You connect the shield at both ends when you _want_ current to flow on the shield. For example, if you have 'common mode' current flowing on the contained wires, and you want to protect other things from those currents, then you connect the shield at both ends so that 'balance' current returns on the shield.

The specific example of a motor on a VFD is something that I am dealing with right now. The VFD 'switches' the output terminals between the + and - DC rails at a couple of kHz. The motor windings 'see' the voltage difference between the terminals, this is the desired voltage that runs the motor. But at the same time the entire motor winding is jumping around at say 700V peak to peak and 4 kHz relative to the grounded motor frame.

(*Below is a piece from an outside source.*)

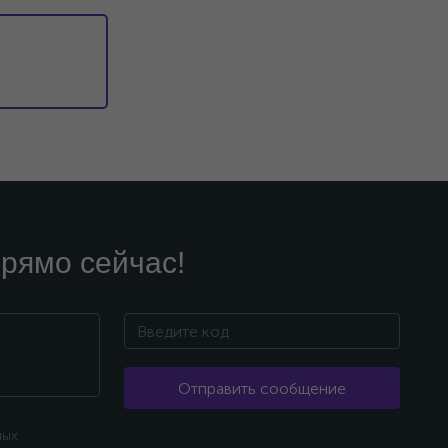
рямо сейчас!
Отправить сообщение
ных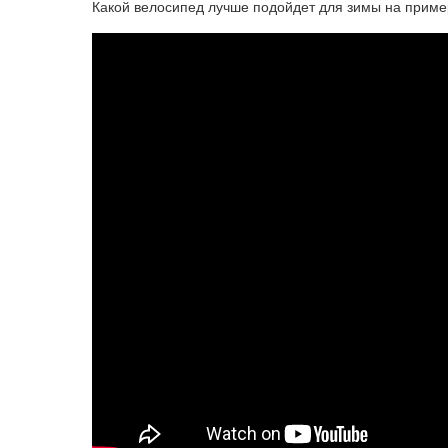
Какой велосипед лучше подойдет для зимы на приме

This can inject amps of current into grounded metal via capacitive coupling. You want this 'common mode' current to return along the same path as the VFD drive cables back to the VFD.

-Jon

I appreciate the response, but isn't this a different reason than eliminating EMI caused by the conductors? Or maybe I missed your point. This sounds like the reasoning similar to shaft grounding rings which is preventing stray currents through your bearings.

 

[synchro]

You connect the shield at both ends when you _want_ current to flow on the shield. For example, if you have 'common mode' current flowing on the contained wires, and you want to protect other things from those currents, then you connect the shield at both ends so that 'balance' current returns on the shield.

The specific example of a motor on a VFD is something that I am dealing with right now. The VFD 'switches' the output terminals between the + and - DC rails at a couple of kHz. The motor windings 'see' the voltage difference between the terminals, this is the desired voltage that runs the motor. But at the same time the entire motor winding is jumping around at say 700V peak to peak and 4 kHz relative to the grounded motor frame. This can inject amps of current into grounded metal via capacitive coupling. You want this 'common mode' current to return along the same path as the VFD drive cables back to the VFD.

-Jon

Agree. And if you don't connect the shield at the motor end of the cable, then the common-mode current will find another path forming a much larger "loop antenna" that will efficiently radiate the interference.

I've been thinking about this. Can you explain why it makes sense to connect at both ends for keeping noise in, but not for keeping noise out?

I'm definitely not saying you're wrong. It's just not obvious to me. It seems like the best shielding should be the best shielding; regardless of which direction the EM waves would otherwise go (in or out).

Yes, reciprocity applies and so the amount of coupling will be the same in either direction (transmitting or receiving interference). But a STP control cable (with balanced signal pair currents) and a VFD cable (with substantial unbalanced high frequency currents) will require different shield connections to minimize interference. A twisted pair with differential signalling already has high rejection to coupled magnetic fields. To attenuate electric field coupling the shield on a STP only needs to be grounded on one side. If the frequency of interference is high enough that the cable is longer than 1/20th of a wavelength then it may become advantageous to ground the STP at both ends (because stray capacitance of the shield is completing a ground loop through the shield anyway).